Bacharel de formação — “Fui estudar Direito porque os escritores estudavam Direito, muitos” —, foi adido cultural, professor e diretor de banco, ocupação que abandonou depressa, mas se via sobretudo como jornalista, carreira que abraçou desde os 16 anos. “Entrei no jornalismo exatamente como cachorro entra na igreja: porque achei a porta aberta”, gostava de dizer. Havia uma dose de verdade na pilhéria. Seu pai era um dos dirigentes do jornal O Diário e foi lá que ele pisou pela primeira vez em uma redação.
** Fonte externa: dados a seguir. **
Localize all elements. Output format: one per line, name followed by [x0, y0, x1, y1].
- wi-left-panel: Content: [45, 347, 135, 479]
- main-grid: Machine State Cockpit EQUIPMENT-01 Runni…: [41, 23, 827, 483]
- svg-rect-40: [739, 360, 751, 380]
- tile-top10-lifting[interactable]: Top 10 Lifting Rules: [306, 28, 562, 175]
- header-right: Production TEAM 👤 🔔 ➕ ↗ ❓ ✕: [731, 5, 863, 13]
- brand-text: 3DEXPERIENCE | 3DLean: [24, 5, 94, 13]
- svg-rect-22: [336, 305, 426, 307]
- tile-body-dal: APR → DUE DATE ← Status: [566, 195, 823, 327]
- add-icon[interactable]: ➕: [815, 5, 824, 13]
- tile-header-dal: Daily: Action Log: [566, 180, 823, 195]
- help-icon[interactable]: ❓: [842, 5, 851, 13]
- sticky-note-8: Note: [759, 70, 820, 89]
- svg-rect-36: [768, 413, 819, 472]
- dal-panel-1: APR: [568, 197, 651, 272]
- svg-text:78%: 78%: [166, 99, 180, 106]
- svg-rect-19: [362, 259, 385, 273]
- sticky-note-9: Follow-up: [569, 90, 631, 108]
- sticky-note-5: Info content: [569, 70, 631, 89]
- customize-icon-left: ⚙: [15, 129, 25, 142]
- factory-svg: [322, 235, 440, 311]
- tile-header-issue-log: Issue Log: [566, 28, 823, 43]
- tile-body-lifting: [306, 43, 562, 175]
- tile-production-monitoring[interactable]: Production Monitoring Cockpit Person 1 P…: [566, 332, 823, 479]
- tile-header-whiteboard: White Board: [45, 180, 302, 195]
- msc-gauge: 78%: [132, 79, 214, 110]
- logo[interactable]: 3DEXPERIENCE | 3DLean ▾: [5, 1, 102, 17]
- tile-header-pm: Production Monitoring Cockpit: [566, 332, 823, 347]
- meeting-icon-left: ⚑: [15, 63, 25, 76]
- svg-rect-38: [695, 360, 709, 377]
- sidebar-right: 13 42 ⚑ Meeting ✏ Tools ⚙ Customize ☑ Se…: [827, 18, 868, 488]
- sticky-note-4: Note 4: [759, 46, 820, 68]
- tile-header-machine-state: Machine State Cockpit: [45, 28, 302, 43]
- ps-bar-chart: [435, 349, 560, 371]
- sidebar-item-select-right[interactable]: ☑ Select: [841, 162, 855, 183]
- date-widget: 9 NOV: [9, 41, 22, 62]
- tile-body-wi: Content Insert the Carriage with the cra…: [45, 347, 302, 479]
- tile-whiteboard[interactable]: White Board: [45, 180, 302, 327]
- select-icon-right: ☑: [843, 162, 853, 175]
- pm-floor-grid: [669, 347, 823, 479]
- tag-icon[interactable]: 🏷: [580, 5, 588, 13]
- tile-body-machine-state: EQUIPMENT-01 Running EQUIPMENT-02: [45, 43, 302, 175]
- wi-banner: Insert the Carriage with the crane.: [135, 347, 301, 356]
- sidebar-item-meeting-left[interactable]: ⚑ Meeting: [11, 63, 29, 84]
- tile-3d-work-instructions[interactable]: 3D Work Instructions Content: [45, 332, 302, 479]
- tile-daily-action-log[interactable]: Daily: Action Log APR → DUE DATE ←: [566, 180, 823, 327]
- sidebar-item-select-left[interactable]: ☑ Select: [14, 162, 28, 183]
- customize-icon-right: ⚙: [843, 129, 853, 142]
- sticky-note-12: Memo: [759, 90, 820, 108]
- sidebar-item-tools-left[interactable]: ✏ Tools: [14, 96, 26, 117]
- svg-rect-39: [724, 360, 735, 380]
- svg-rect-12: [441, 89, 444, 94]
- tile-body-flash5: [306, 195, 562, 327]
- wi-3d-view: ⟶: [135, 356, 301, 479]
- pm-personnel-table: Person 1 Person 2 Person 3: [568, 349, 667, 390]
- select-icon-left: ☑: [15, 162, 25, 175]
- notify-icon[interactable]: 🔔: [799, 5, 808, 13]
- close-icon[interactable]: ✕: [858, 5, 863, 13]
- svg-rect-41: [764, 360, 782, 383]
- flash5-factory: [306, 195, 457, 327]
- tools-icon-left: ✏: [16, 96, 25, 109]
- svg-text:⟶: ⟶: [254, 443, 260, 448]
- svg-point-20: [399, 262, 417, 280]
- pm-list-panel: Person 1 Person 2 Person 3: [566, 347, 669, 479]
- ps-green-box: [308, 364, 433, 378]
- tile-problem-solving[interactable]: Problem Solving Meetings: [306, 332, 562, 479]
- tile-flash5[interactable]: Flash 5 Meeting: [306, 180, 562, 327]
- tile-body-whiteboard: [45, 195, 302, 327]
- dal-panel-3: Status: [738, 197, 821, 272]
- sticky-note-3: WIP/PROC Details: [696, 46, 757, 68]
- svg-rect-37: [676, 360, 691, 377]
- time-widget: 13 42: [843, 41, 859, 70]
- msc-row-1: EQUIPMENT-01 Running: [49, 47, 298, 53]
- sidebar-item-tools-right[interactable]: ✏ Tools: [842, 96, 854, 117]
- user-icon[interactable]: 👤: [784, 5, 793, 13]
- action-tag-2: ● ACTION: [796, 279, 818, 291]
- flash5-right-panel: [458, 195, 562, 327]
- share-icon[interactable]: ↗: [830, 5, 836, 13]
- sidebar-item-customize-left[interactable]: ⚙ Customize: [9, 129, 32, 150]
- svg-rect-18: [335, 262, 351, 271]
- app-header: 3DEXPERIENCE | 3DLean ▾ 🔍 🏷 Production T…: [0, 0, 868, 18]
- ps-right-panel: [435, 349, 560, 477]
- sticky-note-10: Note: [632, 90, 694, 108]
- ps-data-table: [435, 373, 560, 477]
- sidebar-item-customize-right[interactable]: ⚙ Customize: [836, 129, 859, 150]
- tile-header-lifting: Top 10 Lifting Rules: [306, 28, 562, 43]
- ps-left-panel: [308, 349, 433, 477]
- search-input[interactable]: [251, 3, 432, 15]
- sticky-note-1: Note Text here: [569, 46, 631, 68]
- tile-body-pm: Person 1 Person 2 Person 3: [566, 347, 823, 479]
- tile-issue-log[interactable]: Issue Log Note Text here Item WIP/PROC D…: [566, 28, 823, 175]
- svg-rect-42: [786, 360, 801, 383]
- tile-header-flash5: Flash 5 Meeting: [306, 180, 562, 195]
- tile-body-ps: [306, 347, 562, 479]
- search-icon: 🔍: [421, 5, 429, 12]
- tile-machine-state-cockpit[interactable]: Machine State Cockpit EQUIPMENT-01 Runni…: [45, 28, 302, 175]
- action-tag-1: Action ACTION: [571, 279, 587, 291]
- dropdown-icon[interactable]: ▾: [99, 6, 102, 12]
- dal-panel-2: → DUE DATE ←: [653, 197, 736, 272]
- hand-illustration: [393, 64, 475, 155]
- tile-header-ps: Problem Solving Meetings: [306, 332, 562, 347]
Em 1946, mudou-se para o Rio de Janeiro, destino natural para quem tivesse as suas pretensões, onde já o esperavam os amigos – também mineiros desterrados – Fernando Sabino e Paulo Mendes. Com o psicanalista Hélio Pellegrino, eles formariam o célebre grupo dos “quatro mineiros”, chamados por Otto de “cavaleiros de um íntimo apocalipse”.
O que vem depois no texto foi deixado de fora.